I have some kind of hedge growing all along the fence at the back of my garden. No, I did not plant it – it just grew out on its own and yes, I would have to go and trim it once in a while. I have not done it for a while now, probably not since before Chinese New Year and I had not been feeling too well not too long ago so it had grown somewhat out of control, past the tall fence of my neighbours at the back. Obviously, they were not too happy about the intrusion so they just broke the branches and left them dangling over at my side.

That was why I had to go through the chore of trimming it short and I collected all the branches in plastic bags to take them some place to throw away. We do have quite a few designated places here with a “REFUSE BIN CENTRE” prepared by the municipal council so I took the bags to one of them to throw away…and I always do the same with the grass swept up everytime the guy comes around to mow the lawn. No, I would never leave all those things at some corner of my garden to dry up and then burn them…and with the blistering hot weather…

Sunset on a hot day, last Saturday

…here these days, I sure would not want to contribute to the hazy air.

That morning, I took the bags to the centre at Rejang Park here and since I was there already, I thought I would just walk around the place. I went to the market and I saw some very nice kembong (fish) but a lady wanted them so I just let her have them all – there were not all that many, five or six only, I think. I went to the other stall and bought some prawns from the nice elderly lady there – RM16 a kg. Buying is easy – it is the chore of having to peel off the shell and remove the vein of each of them that I dread the most. Still, we would stock up on some of those in our freezer. Like I always said, you can’t go wrong with prawns – just add a few to your dish of fried vegetables and they will bring the taste to a whole new level.

My missus had cooked some phak lor sa chan (stewed five-spice pork belly) the day before and there was quite a lot leftover in the fridge so I walked over to the kompia shop there to buy some. There are a few different ways to eat kompia, other than eating them plain, that is…and one way would be by stuffing them with slices of stewed pork belly and eating them, dipped in the lovely sauce.
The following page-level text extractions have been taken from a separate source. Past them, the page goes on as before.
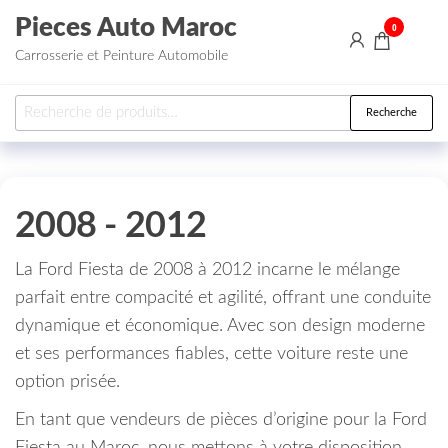
Aller au contenu
Pieces Auto Maroc
0
Carrosserie et Peinture Automobile
Recherche pour :
Recherche
2008 - 2012
La Ford Fiesta de 2008 à 2012 incarne le mélange
parfait entre compacité et agilité, offrant une conduite
dynamique et économique. Avec son design moderne
et ses performances fiables, cette voiture reste une
option prisée.
En tant que vendeurs de pièces d’origine pour la Ford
Well, that was exactly what I did the next morning. I sliced the kompia and toasted them in the oven (some people may prefer them deep fried), stuffed slices of the stewed pork in them…
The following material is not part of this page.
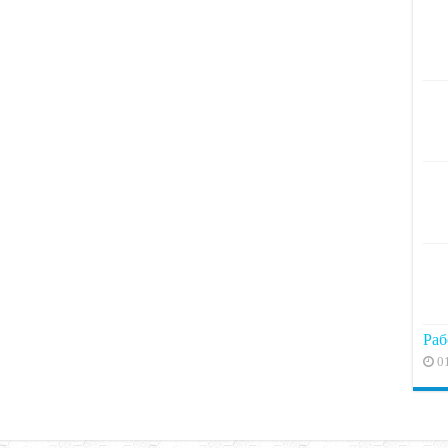
Раб
0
Kompia with stewed pork belly 1

…and enjoyed eating them with the sauce…

Kompia with stewed pork belly 2

Of course, it is much nicer cooking your own at home – you can stuff a lot more meat inside and the sauce is more garlicky and flavourful and not so terribly diluted…

Kompia with stewed pork belly 3

As a matter of fact, I prefer to dip the kompia into the sauce to eat rather than serve them swimming in the watery sauce and ending up all soft and soggy. Personally, I don’t think they are all that nice that way.

Back to the kompia shop, the young man and the mum know me quite well by now though I can’t say I am all that regular a customer. They are very nice people and that morning, I placed my order and the mum got what I wanted for me and when I got home, I found that she had given me an extra piece. No, it is not that much, just one extra piece but a little gesture like that would go a long way in making customers feel good and get them to come back again and again. The father was there too, as usual – he is a little more on the quiet side, I think and he sure looks like he was a very handsome man in his younger days.

That is one thing about living in a little town – that special human touch. As you walk around, there will be people smiling at you, greeting you with all the pleasantries and small chat. I don’t think you will get much of that when you go shopping in some huge supermarket…and definitely not when you shop online.

I went and bought two packets of the char kway teow with see ham (cockles), RM5.00 each…

Rejang Park ckt with see ham
*Archive photo*

…from the old lady at the stall in this coffee shop. I know the family very well, maybe not her but her brother and some of her younger sisters but I guess she could recognise me so when she was done, she came over to chat, asking how my parents were getting on and all that stuff. Her char kway teow was good as always but this time around, it seemed that she was using the canned cockles which of course, I did not quite like. I think the next time around, I would rather go without if she does not have any fresh cockles at hand.

I also bought two packets of the chao chai hung ngang with fish slices (RM6.00 each) from the stall next to hers…

Happy Hours chao chai hung ngang stall
*Archive photo*

…and I would say that the guy was very nice and friendly too. He even took the initiative to separate the hung ngang (big bihun) from the chao chai soup, lest they ended up too soft and soggy and would not be all that nice in the end.

Well, that took care of dinner – it was a Friday so my girl would be home later in the day and I was very sure she would be delighted to eat all those things that I had bought – she is not all that fond of eating rice…and I really enjoyed my stroll around Rejang Park that morning…right here in my little town.